Court Opinion

ID: 3741472
Source: CourtListenerOpinion
Date Created: 2016-07-06 07:05:12.807365+00
Date Added: 2024-06-11T14:21:25.236828
License: Public Domain

While I am in total agreement with the analysis of the conviction of appellant on the child endangerment charge, I must nevertheless dissent. The basis of this dissent is that, in my opinion, the judgment of the court below is interlocutory in nature. I am unable to find any judgment entry of the trial court pertaining to the companion charge in this matter, violation of the protection order.
Since the two charges against appellant, while originally bearing separate case numbers in the trial court record, were heard at the same trial on the merits by the court below, the matters were thereby consolidated in fact. Thus, both charges must be disposed of by the trial court to render its judgment a final appealable order, a prerequisite to vesting this court with jurisdiction to decide the instant appeal.

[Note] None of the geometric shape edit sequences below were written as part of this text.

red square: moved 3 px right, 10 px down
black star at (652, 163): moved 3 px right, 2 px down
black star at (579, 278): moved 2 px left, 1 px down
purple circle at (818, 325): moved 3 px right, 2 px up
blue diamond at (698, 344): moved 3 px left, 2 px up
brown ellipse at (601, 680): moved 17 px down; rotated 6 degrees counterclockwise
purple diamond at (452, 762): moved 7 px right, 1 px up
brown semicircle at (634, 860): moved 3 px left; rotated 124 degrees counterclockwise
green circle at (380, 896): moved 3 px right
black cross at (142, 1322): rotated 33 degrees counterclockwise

Crim.R. 13 provides that charges filed under two or more complaints may be tried together, "if the offenses or defendants could have been joined in a single complaint." The rule further states, "The procedure shall be the same as if the prosecution were under such single complaint." Clearly, the purpose of consolidating charges under Crim.R. 13 is to bring the charges together at trial.
The majority opinion determines that we may address appellant's appeal of his conviction for child endangering, without addressing the charge of violation of the protection order, because the two charges against appellant had separate case numbers in the court below, and the trial court never officially consolidated the charges. It is with this conclusion of the majority that I am compelled to disagree.
In my opinion, the court below consolidated these charges against appellant by hearing them both at the same trial on the merits. Thus, there is no final appealable order in the instant case because the trial court failed to enter judgment on both charges. State v. Taylor
(May 26, 1995), Adams App. No. 94CA585, unreported. Consequently, we are without jurisdiction to decide this appeal, which should be dismissed for this reason, and remanded to the trial court for further proceedings.